/rb-fetch

./fetch ruby executable

Primary LanguageRuby

./fetch 📄

About

rb-fetch is a simple lightweight ruby script that can be invoked using ./fetch --args. It downloads webpages as HTML to the project's root folder. It also saves some metadata (when the webpage was last downloaded, number of links, and images), and tries its best to download assets.

Usage

To use it locally, you need ruby >= 2.3 (since this code uses the &. operand), and the nokogiri gem. To download Nokogiri, you can use the gem install nokogiri command. You can also build an image using docker, by running docker-compose build, and running docker-compose up. You can specify the arguments at docker-compose.yml

To invoke it, you can use ./fetch --metadata --download_assets https://google.com https://facebook.com https://paypal.com

The --metadata flag displays additional information such as last downloaded at, number of images, and number of links. The --download_assets flag instructs the fetcher to download and cache all JS and image assets, and link to the local version instead, for a full offline experience.

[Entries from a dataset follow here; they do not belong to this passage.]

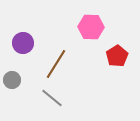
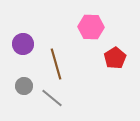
purple circle: moved 1 px down
red pentagon: moved 2 px left, 2 px down
brown line: rotated 48 degrees counterclockwise
gray circle: moved 12 px right, 6 px down
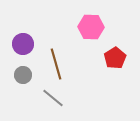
gray circle: moved 1 px left, 11 px up
gray line: moved 1 px right
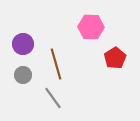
gray line: rotated 15 degrees clockwise
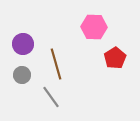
pink hexagon: moved 3 px right
gray circle: moved 1 px left
gray line: moved 2 px left, 1 px up
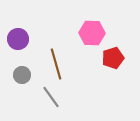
pink hexagon: moved 2 px left, 6 px down
purple circle: moved 5 px left, 5 px up
red pentagon: moved 2 px left; rotated 15 degrees clockwise
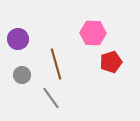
pink hexagon: moved 1 px right
red pentagon: moved 2 px left, 4 px down
gray line: moved 1 px down
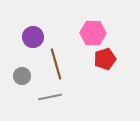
purple circle: moved 15 px right, 2 px up
red pentagon: moved 6 px left, 3 px up
gray circle: moved 1 px down
gray line: moved 1 px left, 1 px up; rotated 65 degrees counterclockwise
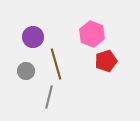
pink hexagon: moved 1 px left, 1 px down; rotated 20 degrees clockwise
red pentagon: moved 1 px right, 2 px down
gray circle: moved 4 px right, 5 px up
gray line: moved 1 px left; rotated 65 degrees counterclockwise
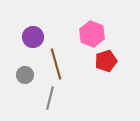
gray circle: moved 1 px left, 4 px down
gray line: moved 1 px right, 1 px down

The website's html is saved and is accessible via {host_name}{request_uri}.html in the root folder. In case the assets are downloaded, they will be saved and accessible via assets/{host_name}/{request_uri}/{asset_name}. In case there are no request params, for example, https://google.com, the request_uri is denoted by an underscore _

Limitations

  • Due to the way some websites try to redirect you to /, chrome will, unfortunately, redirect you to the root folder of your machine, which is incorrect behavior.
  • Due to the Allow-CORS policy, and since we're serving this file locally and not through HTTP/HTTPS, some assets may refuse to load in the first place.
  • Assets that are fetched via javascript are not downloaded properly.
  • Fonts are not downloaded by the asset downloader.
  • The way you need to modify docker-compose.yml is not elegant.

Thank you for your time!